• **REQUIRED WORK**:
Skip the pictures and repeat each line of the data exactly.

Collected data
--

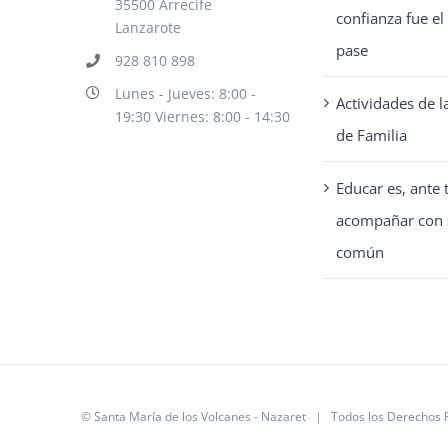
35500 Arrecife
en
confianza fue e
Lanzarote
la
pase
928 810 898
página
Lunes - Jueves: 8:00 -
Actividades de 
de
19:30 Viernes: 8:00 - 14:30
de Familia
producto
Educar es, ante 
acompañar con 
común
©
Santa María de los Volcanes - Nazaret
| Todos los Derechos 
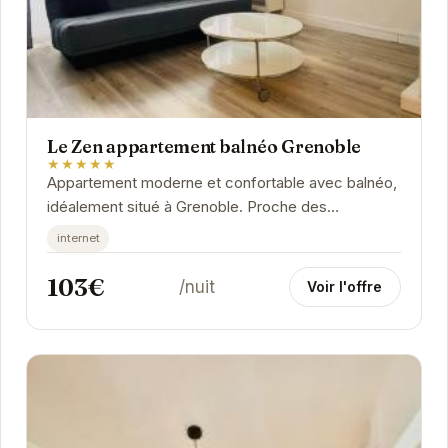
Le Zen appartement balnéo Grenoble
★★★★★
Appartement moderne et confortable avec balnéo,
idéalement situé à Grenoble. Proche des
commodités et des transports en commun.
internet
103€
/nuit
Voir l'offre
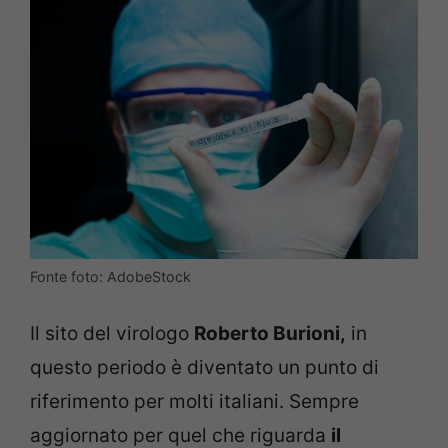
Fonte foto: AdobeStock
Il sito del virologo
Roberto Burioni,
in
questo periodo è diventato un punto di
riferimento per molti italiani. Sempre
aggiornato per quel che riguarda
il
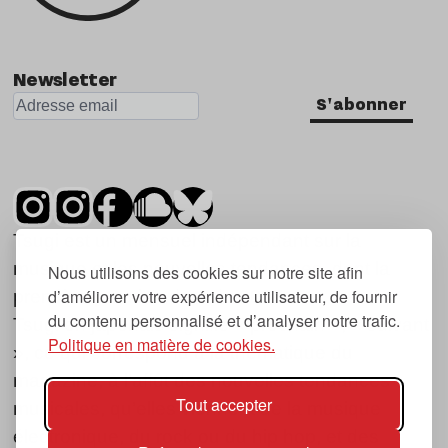
Newsletter
S'abonner
Tsugi est un mensuel indépendant sur la
musique et les nouvelles tendances, dont la
Nous utilisons des cookies sur notre site afin
d’améliorer votre expérience utilisateur, de fournir
première parution date de 2007.
du contenu personnalisé et d’analyser notre trafic.
Tsugi en japonais signifie « prochain », « suivant
Politique en matière de cookies.
», ce qui correspond à la thématique du
magazine, à l’affût des nouvelles tendances
Tout accepter
musicales, qu’elles viennent de la musique
électronique, du rock ou du hip hop, et des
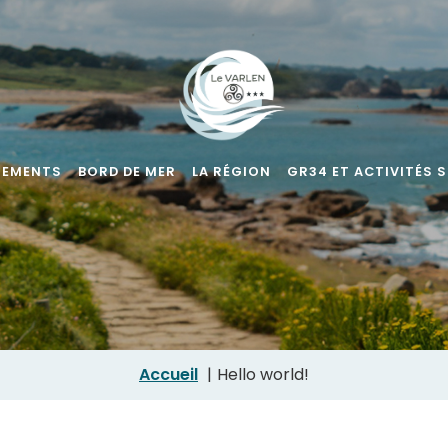
GEMENTS
BORD DE MER
LA RÉGION
GR34 ET ACTIVITÉS 
Accueil
Hello world!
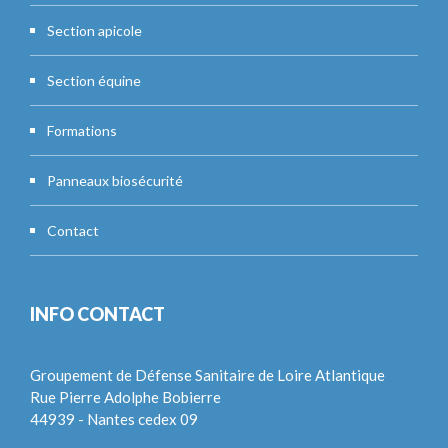
Section apicole
Section équine
Formations
Panneaux biosécurité
Contact
INFO CONTACT
Groupement de Défense Sanitaire de Loire Atlantique
Rue Pierre Adolphe Bobierre
44939 - Nantes cedex 09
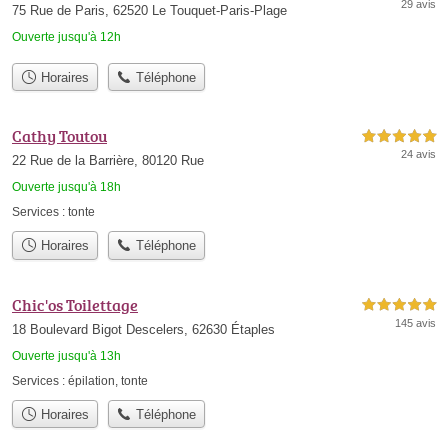
29 avis
75 Rue de Paris, 62520 Le Touquet-Paris-Plage
Ouverte jusqu'à 12h
Horaires
Téléphone
Cathy Toutou
5,0 étoiles sur 5
24 avis
22 Rue de la Barrière, 80120 Rue
Ouverte jusqu'à 18h
Services :
tonte
Horaires
Téléphone
Chic'os Toilettage
5,0 étoiles sur 5
145 avis
18 Boulevard Bigot Descelers, 62630 Étaples
Ouverte jusqu'à 13h
Services :
épilation
,
tonte
Horaires
Téléphone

--

• **WRITTEN RESPONSE**:
35500 Arrecife
en
confianza fue e
Lanzarote
la
pase
928 810 898
página
Lunes - Jueves: 8:00 -
Actividades de 
de
19:30 Viernes: 8:00 - 14:30
de Familia
producto
Educar es, ante 
acompañar con 
común
©
Santa María de los Volcanes - Nazaret
| Todos los Derechos 
Le Zen appartement balnéo Grenoble
★★★★★
Appartement moderne et confortable avec balnéo,
idéalement situé à Grenoble. Proche des
commodités et des transports en commun.
internet
103€
/nuit
Voir l'offre
Fonte foto: AdobeStock
Il sito del virologo
Roberto Burioni,
in
questo periodo è diventato un punto di
riferimento per molti italiani. Sempre
aggiornato per quel che riguarda
il
Newsletter
S'abonner
Tsugi est un mensuel indépendant sur la
musique et les nouvelles tendances, dont la
Nous utilisons des cookies sur notre site afin
d’améliorer votre expérience utilisateur, de fournir
première parution date de 2007.
du contenu personnalisé et d’analyser notre trafic.
Tsugi en japonais signifie « prochain », « suivant
Politique en matière de cookies.
», ce qui correspond à la thématique du
magazine, à l’affût des nouvelles tendances
Tout accepter
musicales, qu’elles viennent de la musique
électronique, du rock ou du hip hop, et des
GEMENTS
BORD DE MER
LA RÉGION
GR34 ET ACTIVITÉS 
Accueil
Hello world!
Section apicole
Section équine
Formations
Panneaux biosécurité
Contact
INFO CONTACT
Groupement de Défense Sanitaire de Loire Atlantique
Rue Pierre Adolphe Bobierre
44939 - Nantes cedex 09
29 avis
75 Rue de Paris, 62520 Le Touquet-Paris-Plage
Ouverte jusqu'à 12h
Horaires
Téléphone
Cathy Toutou
5,0 étoiles sur 5
24 avis
22 Rue de la Barrière, 80120 Rue
Ouverte jusqu'à 18h
Services :
tonte
Horaires
Téléphone
Chic'os Toilettage
5,0 étoiles sur 5
145 avis
18 Boulevard Bigot Descelers, 62630 Étaples
Ouverte jusqu'à 13h
Services :
épilation
,
tonte
Horaires
Téléphone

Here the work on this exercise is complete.